If you have any questions about this tutorial, please contact Máté Aller.

Installation

  • This tutorial assumes that you are running the conversion process on the CBU linux cluster.
  • Simply download the scripts in this repository to your local folder.
  • Dependencies:
    • Python 3.7 or later
    • MNE-Python 1.15 or later
    • MNE-BIDS 0.12 or later
    • dcm2niix
  • All the required packages are installed on the CBU cluster under the mne1.6.1_0 conda environment in /imaging/local/software/mne_python/. You can activate this environment by typing the following command in a terminal:
    conda activate /imaging/local/software/mne_python/mne1.6.1_0

The main steps

After downloading the scripts in this repository, you will need to do the following to convert your raw MEG data to BIDS format:

  1. Update the config.py file with the appropriate project specific path information.
  2. Update the subject_info.json file with the appropriate information for each subject.
  3. Update the event_info.json file with information on the event values (triggers) and their labels saved with your raw MEG data.
  4. run meg_bids_data_conversion.py

You can find detailed instructions on each of these steps below.

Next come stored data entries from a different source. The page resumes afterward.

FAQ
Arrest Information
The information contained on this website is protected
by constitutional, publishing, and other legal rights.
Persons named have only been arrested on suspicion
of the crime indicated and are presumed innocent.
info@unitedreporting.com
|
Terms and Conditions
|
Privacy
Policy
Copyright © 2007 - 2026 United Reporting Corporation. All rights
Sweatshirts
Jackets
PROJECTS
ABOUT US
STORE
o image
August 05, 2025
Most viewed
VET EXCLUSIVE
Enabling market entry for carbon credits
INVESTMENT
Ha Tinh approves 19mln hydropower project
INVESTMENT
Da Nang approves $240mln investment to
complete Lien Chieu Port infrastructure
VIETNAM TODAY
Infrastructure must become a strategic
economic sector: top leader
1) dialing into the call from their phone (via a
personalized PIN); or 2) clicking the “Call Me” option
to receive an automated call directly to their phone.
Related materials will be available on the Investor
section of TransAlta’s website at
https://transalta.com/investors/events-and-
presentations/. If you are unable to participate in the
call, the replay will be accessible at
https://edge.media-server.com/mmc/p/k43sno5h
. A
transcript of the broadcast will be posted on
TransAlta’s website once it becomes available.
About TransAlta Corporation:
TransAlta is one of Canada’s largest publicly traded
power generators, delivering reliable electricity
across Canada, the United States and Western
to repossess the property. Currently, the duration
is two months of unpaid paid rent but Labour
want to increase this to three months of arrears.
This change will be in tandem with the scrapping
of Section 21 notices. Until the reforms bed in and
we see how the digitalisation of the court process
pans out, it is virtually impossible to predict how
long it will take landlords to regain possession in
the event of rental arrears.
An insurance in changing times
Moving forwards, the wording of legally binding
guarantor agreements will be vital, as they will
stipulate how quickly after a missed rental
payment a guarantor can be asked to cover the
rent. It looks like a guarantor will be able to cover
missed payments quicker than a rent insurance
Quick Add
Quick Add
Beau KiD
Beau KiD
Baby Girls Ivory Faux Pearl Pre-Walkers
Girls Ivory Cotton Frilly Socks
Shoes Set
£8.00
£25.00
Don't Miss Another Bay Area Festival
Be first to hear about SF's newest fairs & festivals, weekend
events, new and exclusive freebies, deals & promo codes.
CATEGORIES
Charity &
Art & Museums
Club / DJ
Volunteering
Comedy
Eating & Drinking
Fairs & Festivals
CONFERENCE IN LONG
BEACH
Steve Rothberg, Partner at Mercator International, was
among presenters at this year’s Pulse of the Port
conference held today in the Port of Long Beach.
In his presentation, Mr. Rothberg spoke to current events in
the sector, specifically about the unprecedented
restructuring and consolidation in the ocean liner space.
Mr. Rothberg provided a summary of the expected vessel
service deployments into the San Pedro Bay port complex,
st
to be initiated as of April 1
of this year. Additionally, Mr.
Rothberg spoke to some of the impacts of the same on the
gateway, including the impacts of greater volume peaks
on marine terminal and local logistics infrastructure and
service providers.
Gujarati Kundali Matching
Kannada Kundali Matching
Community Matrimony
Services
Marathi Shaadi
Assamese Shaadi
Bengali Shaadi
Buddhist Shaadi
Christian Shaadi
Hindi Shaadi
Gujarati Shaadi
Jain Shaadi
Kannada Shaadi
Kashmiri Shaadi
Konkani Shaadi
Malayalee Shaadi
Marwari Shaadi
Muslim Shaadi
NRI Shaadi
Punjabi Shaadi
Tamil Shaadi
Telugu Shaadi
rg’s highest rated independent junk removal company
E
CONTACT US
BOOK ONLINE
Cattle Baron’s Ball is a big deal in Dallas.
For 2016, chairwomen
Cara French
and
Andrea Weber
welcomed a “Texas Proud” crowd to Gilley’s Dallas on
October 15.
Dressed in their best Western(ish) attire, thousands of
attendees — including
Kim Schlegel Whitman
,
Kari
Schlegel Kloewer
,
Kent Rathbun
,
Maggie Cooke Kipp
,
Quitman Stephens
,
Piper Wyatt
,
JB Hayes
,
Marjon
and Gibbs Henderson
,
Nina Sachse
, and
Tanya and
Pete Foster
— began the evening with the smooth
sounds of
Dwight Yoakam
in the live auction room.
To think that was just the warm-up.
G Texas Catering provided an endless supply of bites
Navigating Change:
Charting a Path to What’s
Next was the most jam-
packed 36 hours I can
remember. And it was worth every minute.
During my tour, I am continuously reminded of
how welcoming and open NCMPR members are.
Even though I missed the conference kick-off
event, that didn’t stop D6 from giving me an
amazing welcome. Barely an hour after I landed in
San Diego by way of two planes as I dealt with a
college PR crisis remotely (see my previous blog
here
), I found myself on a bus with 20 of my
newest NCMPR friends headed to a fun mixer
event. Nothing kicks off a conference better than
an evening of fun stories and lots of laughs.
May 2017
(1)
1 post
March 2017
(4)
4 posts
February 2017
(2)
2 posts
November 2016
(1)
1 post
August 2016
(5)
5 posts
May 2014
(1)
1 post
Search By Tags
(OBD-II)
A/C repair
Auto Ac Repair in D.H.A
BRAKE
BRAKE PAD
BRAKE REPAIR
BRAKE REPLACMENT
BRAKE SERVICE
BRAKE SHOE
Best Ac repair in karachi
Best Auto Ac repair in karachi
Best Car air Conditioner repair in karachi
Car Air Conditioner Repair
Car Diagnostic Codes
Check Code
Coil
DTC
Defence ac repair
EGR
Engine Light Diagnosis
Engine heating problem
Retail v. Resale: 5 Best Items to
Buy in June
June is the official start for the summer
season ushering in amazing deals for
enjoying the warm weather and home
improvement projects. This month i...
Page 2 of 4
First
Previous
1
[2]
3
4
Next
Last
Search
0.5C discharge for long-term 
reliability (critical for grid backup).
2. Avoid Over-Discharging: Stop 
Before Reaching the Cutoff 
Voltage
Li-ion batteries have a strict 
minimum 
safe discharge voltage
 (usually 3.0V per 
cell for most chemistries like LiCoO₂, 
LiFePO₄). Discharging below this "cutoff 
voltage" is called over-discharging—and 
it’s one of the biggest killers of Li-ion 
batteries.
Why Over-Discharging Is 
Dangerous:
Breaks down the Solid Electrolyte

Where are your data stored?

Raw MEG data

The raw data from the CBU MEG scanner are stored at /megdata/cbu/[project_code]/[meg_id]/[yymmdd]/, where project_code is the unique identifier of your MEG project, the meg_id is the participant's unique identifier and yymmdd is the date of the scan. You can see all your participant scan directories by typing a command like this in a terminal (replace speech_misperception with your project code):

ls -d /megdata/cbu/[project_code]/*/*

Empty room recordings

As a standard practice, empty room recordings are saved along with the corresponding raw data in the BIDS repository. The best practice is to ask your operateor to save your own empty room recording at the beginning of each recording session, so that your empty room file is stored along with the raw files for each session.

Alternatively, you can use the empty room recordings made by the MEG operators at the beginning of the day of your MEG recording sessions. For each MEG recording day, you can find these empty room recordings in /megdata/cbu/camtest/no_name/[yymmdd]/ where yymmdd is the date of the scan.

Finally, if you don't wish to save the empty room recordings with the MEG data, you can just leave them out from the subject_info.json file.

Structural MRI

Please refer to this github page on how to find the MRI scans belonging to your MEG participant. You will need what's referred to as subject code and project code on that page to be able to locate a particular participant. These could be structural scans which you collected or you could reuse already existing structural scans of your participants if they had been scanned at the CBU before. In the latter case, ask the MRI administrator to locate these scans for you.

Detailed instructions

1. Update the config.py file with the appropriate project specific path information.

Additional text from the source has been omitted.